Last Updated on Tuesday, 2 December 2025, 22:20 by Writer
– tables recommendations including tax incentives, improved infrastructure, virtual sport and entertainment

Former President of the Caribbean Development Bank (CDB), Professor Compton Bourne on Tuesday recommended that Caribbean Community (CARICOM) member states revive their tourism sector competitiveness because non-CARICOM states are taking away market share with better infrastructure and friendlier tax regimes.
Speaking at a panel discussion to representatives of the business community, organised by the World Trade Centre Georgetown, he said several CARICOM countries have lost competitive grounds to other Caribbean countries such as the Dominican Republic and Puerto Rico that have “greatly expanded” their tourism plant, improved infrastructure and invested in modern or upgraded hotels.
Those non-CARICOM member states, except Jamaica in some regards, Dr Bourne said, have expanded their range of tourism products, focussing a lot on heritage tourism, providing better quality service in hotels, restaurants and internal transportation, and have less taxes and levies that “directly impinge” on stay-over visitors.

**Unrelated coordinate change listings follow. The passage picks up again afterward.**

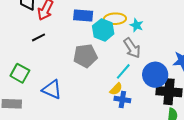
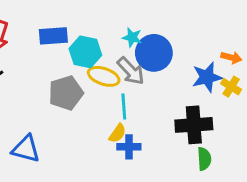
yellow ellipse: (115, 19) -> (104, 76), moved, turned 30
cyan line: (123, 71) -> (124, 107), turned -36
blue circle: (155, 75) -> (154, 53), moved

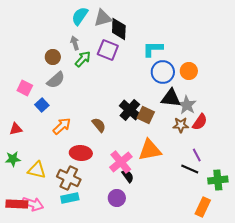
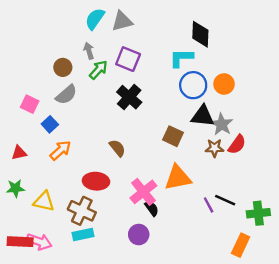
black diamond: (119, 29) -> (200, 34), moved
black cross: (130, 110) -> (129, 97), moved
orange arrow: (62, 126) -> (60, 150), moved
purple line: (197, 155) -> (209, 205), moved

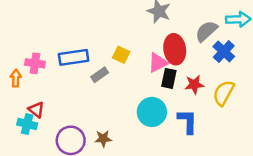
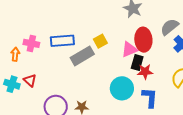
yellow square: (121, 55) -> (100, 41), turned 32
gray rectangle: (100, 75) -> (82, 56), size x1.6
red star: (194, 85) -> (145, 72), moved
cyan cross: (27, 124) -> (12, 84), moved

Touching specifically on taxes, he indicated that CARICOM governments were merely giving lip service to using taxation as an incentive. “This matter of taxes and levies that affect our tourism industry is sometimes bemoaned by our governments but often not acted upon by our governments. They are committed to the revenue intake rather than to the output expansion or business expansion aspect of it,” said Professor Bourne, a renowned economist and Guyana’s current Ambassador to Brazil.
He said intra-regional tourism was targeted by “quite significant” taxes on air travel and hotel rooms, sometimes amounting to 30 percent of the cost of the passage.

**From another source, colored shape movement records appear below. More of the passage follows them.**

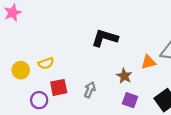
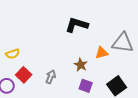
black L-shape: (105, 38) -> (77, 25), moved
red square: (59, 87) -> (24, 75), turned -35

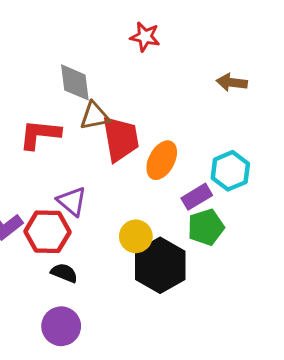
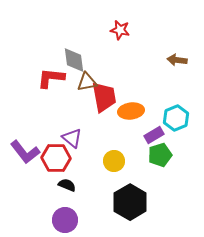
red L-shape: (40, 134) -> (51, 78), moved
orange ellipse: (162, 160) -> (131, 111), turned 55
black hexagon: (160, 265) -> (130, 202), moved

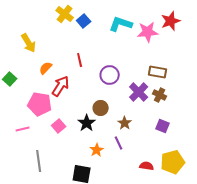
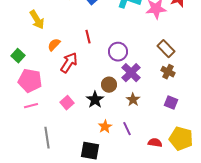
brown rectangle: (158, 72) -> (166, 49), turned 36
purple cross: (139, 92) -> (131, 73), moved
pink pentagon: (40, 104) -> (30, 81), moved
purple line: (119, 143) -> (127, 129), moved
yellow pentagon: (173, 162) -> (181, 139), turned 30

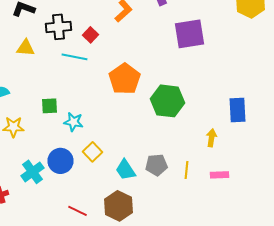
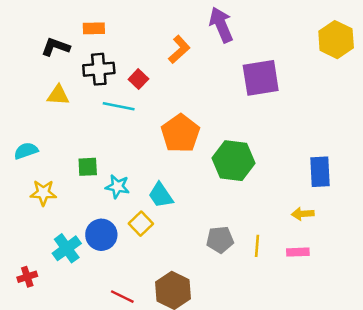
yellow arrow: (212, 138) -> (303, 214), moved, turned -102
cyan trapezoid: (126, 170) -> (161, 195), moved

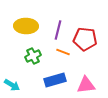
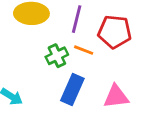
green cross: (33, 56) -> (57, 56), moved
blue rectangle: (55, 80) -> (72, 90), turned -50

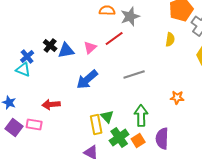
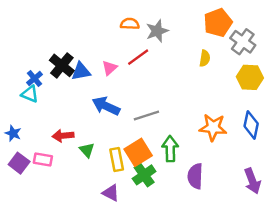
black cross: (50, 46) -> (62, 65), size x1.5
gray line: (134, 75) -> (146, 115), moved
blue arrow: (87, 80) -> (106, 106), turned 65
orange star: (177, 98) -> (213, 127), size x1.6
green triangle: (107, 117) -> (87, 150), moved
orange square: (138, 141) -> (138, 152), moved, size x1.6

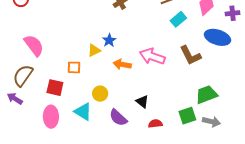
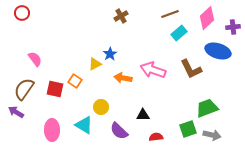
pink semicircle: (34, 45) -> (35, 59), size x0.7
orange square: (74, 67) -> (75, 81), turned 32
red square: (55, 88) -> (55, 89), moved
black triangle: (142, 102) -> (143, 115), turned -40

Professor Bourne recalled giving strong words to CARICOM leaders about their approach to tourism. “I’ve said and written before, even to the Heads of Government on earlier occasions, that the behaviour of governments is like if the tourism demand is not price-sensitive so that you can simply add taxes to the product and people will buy the same quantity. That is not so. They shift to other destinations and this has been particularly a retarding factor in relation to travel within the region,” he said.

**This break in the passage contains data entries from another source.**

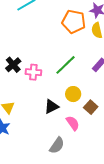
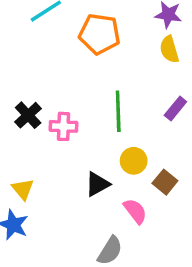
orange pentagon: (74, 22) -> (100, 34), moved
green line: (66, 65) -> (118, 111), turned -45

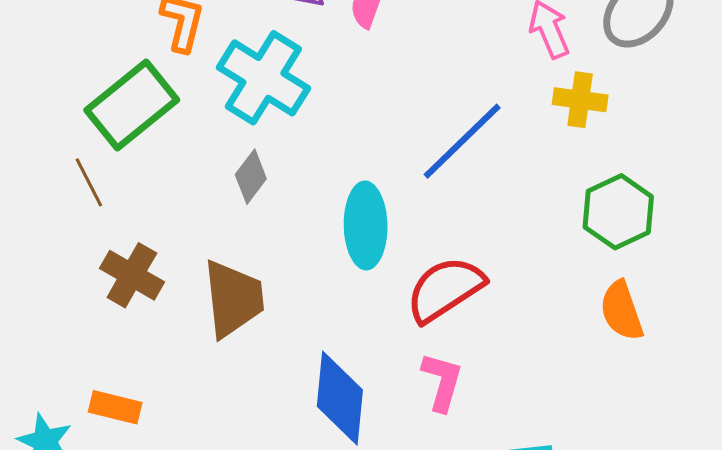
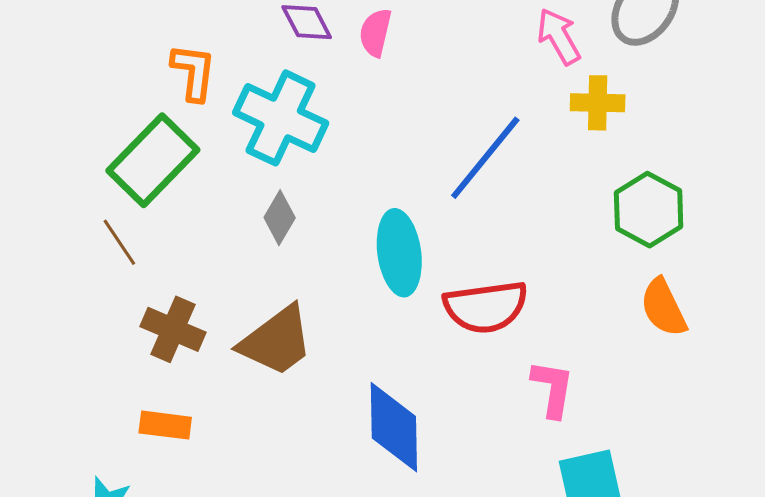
red semicircle: (445, 289) -> (486, 307), turned -148
brown trapezoid: (233, 299) -> (276, 341), turned 66
pink L-shape: (442, 382) -> (553, 389), moved
orange rectangle: (115, 407) -> (165, 425), moved

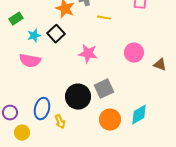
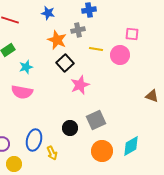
black square: (56, 34) -> (65, 63), moved
pink circle: (134, 53) -> (120, 55), moved
pink star: (88, 54) -> (80, 85), turned -30
black circle: (78, 97) -> (70, 128), size x0.6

Professor Bourne cautioned relatively new entrants to the tourism industry, like Guyana, to be mindful of the problems plaguing the sector and so private operators and governments should take action to address them. He further recommended that Guyana position itself as a “product innovator” on the strength of its biodiversity.
He said while, as an Amazonian country, Guyana has an extensive range and abundance of flora and fauna, efforts must be made to address the cost of that specialised tourism product. “Provision of good quality accommodation, efficient and less costly internal transportation, the availability of services such as rest stops en route to final destination and the availability of guides who are knowledgeable, articulate and competent in languages other than in English are critical requirements for sustainable growth,” he said.
He acknowledged efforts that were being made to upgrade skills and tourism plants but “we still have a long way to go in relation to that.”
Professor Bourne said the tourism sector does not need expert foreign language speakers but tourist guides who can speak about sites and exchange communication effectively. “We in this country and the English part of CARICOM have to stop being unilingual. We have to make foreign language capability part of our marketing strategy and business strategy. I think this particularly important as we seek to expand our reach into the non-Anglophone countries and regions, not least of South America and Latin America,” he said.
Professor Bourne, a former principal of the University of the West Indies’ St Augustine Campus, also recommended that CARICOM develop the potentials of entertainment and sport as “lucrative export products” by offering them online. “Virtual delivery of those export products is not similarly constrained as delivery on site but to acquire and to retain virtual buyers of export of entertainment service and sport services requires technological capacity and capabilities,” he said.
Dr Bourne said if that approach is to be successful, those services would have to be reliably delivered at scheduled times, of a high quality and contracts honoured. “If you are going to have an external market online, you have to start on time. After a while they forget about you because they lose money that way,” he said.
He said sport and entertainment are “underdeveloped products” because of the almost exclusive focus on live venue sports in which the size of the market is limited by the number of consumers due to venue capacity constraints and the cost of travel and accommodation.